What do you get when you strand a Democrat and a Republican together on a deserted island?

No, it's not a perfunctory punch line - it's "Rival Survival," a one-episode series premiering Oct. 29 at 10 p.m. ET on the Discovery Channel.

Though bipartisanship - or more accurately, the dearth of it - has killed many a piece of legislation on Capitol Hill, Sens. Jeff Flake, R-Arizona, and Martin Heinrich, D-New Mexico, will rely almost entirely on that principle of equilibrium to keep themselves alive in the show's "Survivor"-esque format. It was taped over six days on Eru, one of the Marshall Islands in the Pacific Ocean.
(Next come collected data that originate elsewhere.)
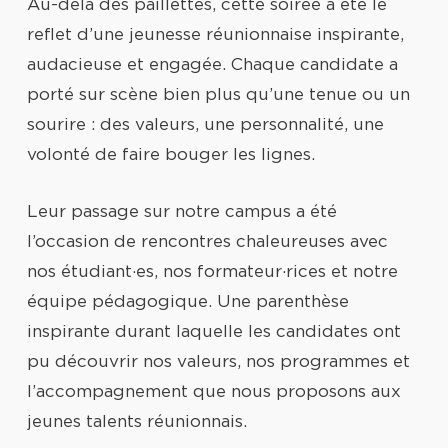
Au-delà des paillettes, cette soirée a été le
reflet d’une jeunesse réunionnaise inspirante,
audacieuse et engagée. Chaque candidate a
porté sur scène bien plus qu’une tenue ou un
sourire : des valeurs, une personnalité, une
volonté de faire bouger les lignes.
Leur passage sur notre campus a été
l’occasion de rencontres chaleureuses avec
nos étudiant·es, nos formateur·rices et notre
équipe pédagogique. Une parenthèse
inspirante durant laquelle les candidates ont
pu découvrir nos valeurs, nos programmes et
l’accompagnement que nous proposons aux
jeunes talents réunionnais.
A press release from Discovery previews the episode's plot, which apparently involves two Washington suit-types stabbing at fish with a spearhead and attempting to start fires with glass: "Disconnected from the world on an uninhabited island surrounded by shark infested waters that mirror the seemingly treacherous terrain of the U.S. Congress, [the senators] must put their political differences aside and work together for six days and six nights to find common ground through compromise if they want to survive."

According to the Discovery Channel, Eru offers no source of fresh water and amounts to "an utterly unforgiving deserted destination where the reefs alone are fraught with dangers that include venomous stonefish, lionfish and scorpion fish." Flake, who's embarked on excursions to the region twice before, explained the show's development to the Washington Post.

"Our first thought was just to go and take a few Go-Pro cameras and film it and document it or hand it over to someone," Flake told the Post on Thursday. "Then we approached Discovery because they have a number of survivor shows and they said, 'well, we like the idea but how about you let us come film it?'"

In a joint statement, the two suggested that with a slim-margin majority likely to lead the Senate come midterms, they wanted to get the show out before November's elections to prove the two parties can collaborate.

"Both of us know just how frustrated people are with Washington right now," the statement read. "We can both attest that no one is more frustrated than those of us trying to get things done in this environment. We recognize how difficult it can be to cut through the partisanship. So we decided to do something completely out of the ordinary and frankly a little extreme to show the world and our colleagues that even if you have serious differences, if you want to survive you have to work together."